Development of Allosteric Inhibitors Targeting Human Herpesviral Proteases
- Author(s): Shahian, Tina
- Advisor(s): Craik, Charles S
- et al.
Human herpesviruses (HHVs) make up one of the most prevalent viral families and are the etiological agents of a variety of devastating human illnesses that lack safe and effective treatments. All HHVs express a dimeric serine protease that is essential to the viral life cycle. Kaposi's sarcoma-associated herpesvirus protease (KSHV Pr), a gamma subfamily member, was chosen as the model system for developing broad-spectrum herpesviral inhibitors. Of particular interest are KSHV Pr inhibitors that act allosterically, either by dimer dissociation or other mechanisms. A small-molecule KSHV Pr inhibitor has been identified that traps a transient allosteric pocket at the protease dimer interface. The binding of this molecule (DD2) has been shown to prevent the dimerization of KSHV Pr, which is required for its activation. This novel binding pocket is bioinformatically predicted to be conserved across all HHV proteases and DD2 has been shown to have activity against the serine protease from cytolomegalovirus (CMV) a member of the beta herpesvirus subfamily.
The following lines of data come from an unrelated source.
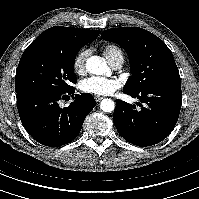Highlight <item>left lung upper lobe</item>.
Segmentation results:
<instances>
[{
	"label": "left lung upper lobe",
	"instance_id": "obj_1",
	"mask_svg": "<svg viewBox=\"0 0 199 199\" xmlns=\"http://www.w3.org/2000/svg\"><path fill=\"white\" fill-rule=\"evenodd\" d=\"M102 39L117 43L128 54L132 76L123 90L140 92L148 87L180 82L172 52L154 34L139 28H112L103 31Z\"/></svg>",
	"mask_w": 199,
	"mask_h": 199
}]
</instances>
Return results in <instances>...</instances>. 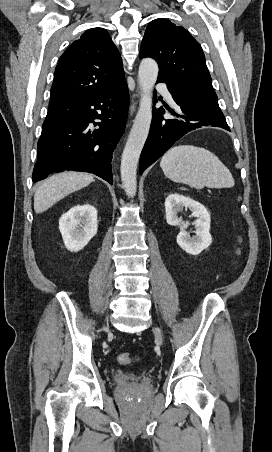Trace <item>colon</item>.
<instances>
[{
    "label": "colon",
    "instance_id": "5ec220e1",
    "mask_svg": "<svg viewBox=\"0 0 272 452\" xmlns=\"http://www.w3.org/2000/svg\"><path fill=\"white\" fill-rule=\"evenodd\" d=\"M135 358L129 353H122L118 356V362L122 365H131Z\"/></svg>",
    "mask_w": 272,
    "mask_h": 452
}]
</instances>
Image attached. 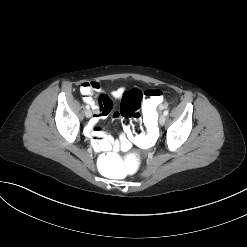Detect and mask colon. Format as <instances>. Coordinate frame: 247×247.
I'll list each match as a JSON object with an SVG mask.
<instances>
[{
  "mask_svg": "<svg viewBox=\"0 0 247 247\" xmlns=\"http://www.w3.org/2000/svg\"><path fill=\"white\" fill-rule=\"evenodd\" d=\"M163 93L158 89H148L141 92L132 89L124 93L120 115L123 118L125 128L134 143L141 147H151L159 136V122L156 118V111L162 105ZM146 119V132L143 133L142 118L140 109ZM98 169L107 177L114 179L133 177L142 169V158L136 152H125L122 154L116 151H105L98 158Z\"/></svg>",
  "mask_w": 247,
  "mask_h": 247,
  "instance_id": "colon-1",
  "label": "colon"
}]
</instances>
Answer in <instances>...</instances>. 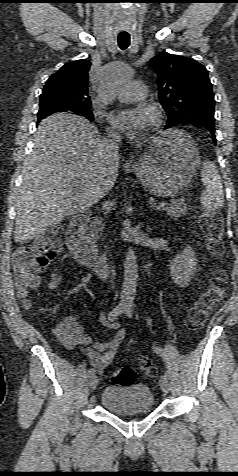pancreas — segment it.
<instances>
[{"label": "pancreas", "mask_w": 238, "mask_h": 476, "mask_svg": "<svg viewBox=\"0 0 238 476\" xmlns=\"http://www.w3.org/2000/svg\"><path fill=\"white\" fill-rule=\"evenodd\" d=\"M156 210L165 212L172 218H178L181 215L188 214V208L185 203V199L181 198L179 200H172L170 203L161 202L156 207ZM104 227V223L101 219H95L90 223L89 232L87 241L89 244L95 246L96 240H98L102 236V229Z\"/></svg>", "instance_id": "pancreas-1"}]
</instances>
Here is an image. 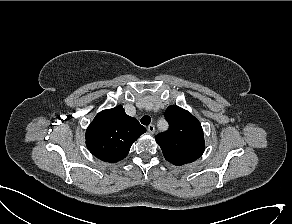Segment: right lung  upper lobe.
<instances>
[{
  "mask_svg": "<svg viewBox=\"0 0 292 224\" xmlns=\"http://www.w3.org/2000/svg\"><path fill=\"white\" fill-rule=\"evenodd\" d=\"M144 132L146 129L137 119L128 116L119 105L96 115L87 128L86 145L96 158L113 163L125 158Z\"/></svg>",
  "mask_w": 292,
  "mask_h": 224,
  "instance_id": "cb5924a9",
  "label": "right lung upper lobe"
}]
</instances>
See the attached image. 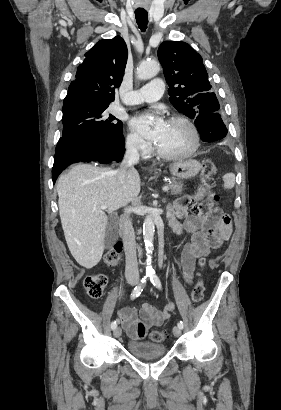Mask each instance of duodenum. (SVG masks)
I'll use <instances>...</instances> for the list:
<instances>
[{"label": "duodenum", "mask_w": 281, "mask_h": 410, "mask_svg": "<svg viewBox=\"0 0 281 410\" xmlns=\"http://www.w3.org/2000/svg\"><path fill=\"white\" fill-rule=\"evenodd\" d=\"M125 220H126V217L124 215L121 216L120 219H119V224H123L125 222Z\"/></svg>", "instance_id": "1"}]
</instances>
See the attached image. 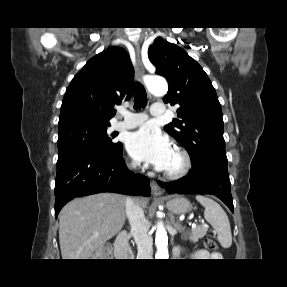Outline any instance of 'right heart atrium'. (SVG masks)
Here are the masks:
<instances>
[{
  "label": "right heart atrium",
  "instance_id": "d8ad5b80",
  "mask_svg": "<svg viewBox=\"0 0 287 287\" xmlns=\"http://www.w3.org/2000/svg\"><path fill=\"white\" fill-rule=\"evenodd\" d=\"M128 167L131 169H134L137 167V163L135 161L131 160L128 162Z\"/></svg>",
  "mask_w": 287,
  "mask_h": 287
}]
</instances>
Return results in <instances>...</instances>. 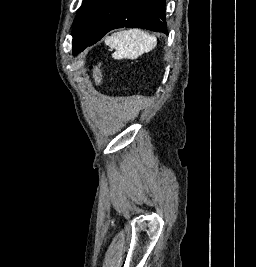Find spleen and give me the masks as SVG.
Wrapping results in <instances>:
<instances>
[{
	"instance_id": "obj_1",
	"label": "spleen",
	"mask_w": 256,
	"mask_h": 267,
	"mask_svg": "<svg viewBox=\"0 0 256 267\" xmlns=\"http://www.w3.org/2000/svg\"><path fill=\"white\" fill-rule=\"evenodd\" d=\"M106 46L115 48L114 58H127V60H137L139 56L153 50L157 44V38L145 30H123L115 32L105 40Z\"/></svg>"
}]
</instances>
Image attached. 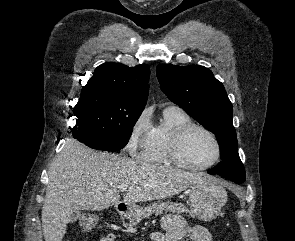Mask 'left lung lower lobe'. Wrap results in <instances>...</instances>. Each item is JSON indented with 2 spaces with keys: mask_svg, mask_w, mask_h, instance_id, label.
Instances as JSON below:
<instances>
[{
  "mask_svg": "<svg viewBox=\"0 0 295 241\" xmlns=\"http://www.w3.org/2000/svg\"><path fill=\"white\" fill-rule=\"evenodd\" d=\"M209 174H213L211 170L208 171ZM237 184H241V182H235Z\"/></svg>",
  "mask_w": 295,
  "mask_h": 241,
  "instance_id": "obj_1",
  "label": "left lung lower lobe"
}]
</instances>
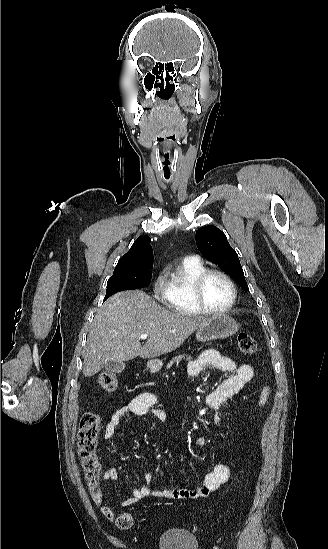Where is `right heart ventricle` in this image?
Returning a JSON list of instances; mask_svg holds the SVG:
<instances>
[{
    "mask_svg": "<svg viewBox=\"0 0 328 549\" xmlns=\"http://www.w3.org/2000/svg\"><path fill=\"white\" fill-rule=\"evenodd\" d=\"M207 262L197 255H189L182 259L175 271L165 281L159 303H172V310H180V319H203L196 313L192 286L195 278L207 267Z\"/></svg>",
    "mask_w": 328,
    "mask_h": 549,
    "instance_id": "1",
    "label": "right heart ventricle"
}]
</instances>
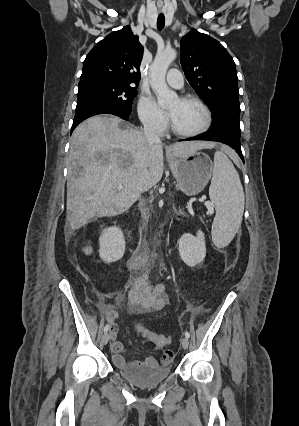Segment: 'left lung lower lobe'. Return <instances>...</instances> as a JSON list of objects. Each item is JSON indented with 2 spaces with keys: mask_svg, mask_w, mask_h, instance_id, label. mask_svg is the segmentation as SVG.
Returning a JSON list of instances; mask_svg holds the SVG:
<instances>
[{
  "mask_svg": "<svg viewBox=\"0 0 299 426\" xmlns=\"http://www.w3.org/2000/svg\"><path fill=\"white\" fill-rule=\"evenodd\" d=\"M188 140H208V141H216V142L227 144L233 149H235V151L238 153L240 158L244 161L243 154L241 151L240 137L234 134L227 133V132L208 131L204 134L185 139V141H188Z\"/></svg>",
  "mask_w": 299,
  "mask_h": 426,
  "instance_id": "left-lung-lower-lobe-1",
  "label": "left lung lower lobe"
}]
</instances>
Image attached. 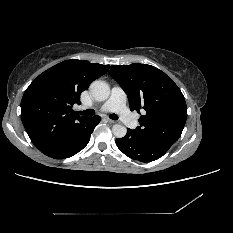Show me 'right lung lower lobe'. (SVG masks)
Segmentation results:
<instances>
[{"label": "right lung lower lobe", "mask_w": 233, "mask_h": 233, "mask_svg": "<svg viewBox=\"0 0 233 233\" xmlns=\"http://www.w3.org/2000/svg\"><path fill=\"white\" fill-rule=\"evenodd\" d=\"M99 122V116L85 119L61 143L42 153L54 159H64L75 155L88 144L90 135Z\"/></svg>", "instance_id": "1"}]
</instances>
Additionally, methodologies have been developed to identify new inhibitors via a high throughput screen, elucidate the mechanism and binding modes of screening hits, and test for efficacy in a cell culture viral replication assay. This work presents methodologies and demonstrates the feasibility for identifying and using small-molecule allosteric inhibitors to target a conserved enzyme family that is conserved across a viral family.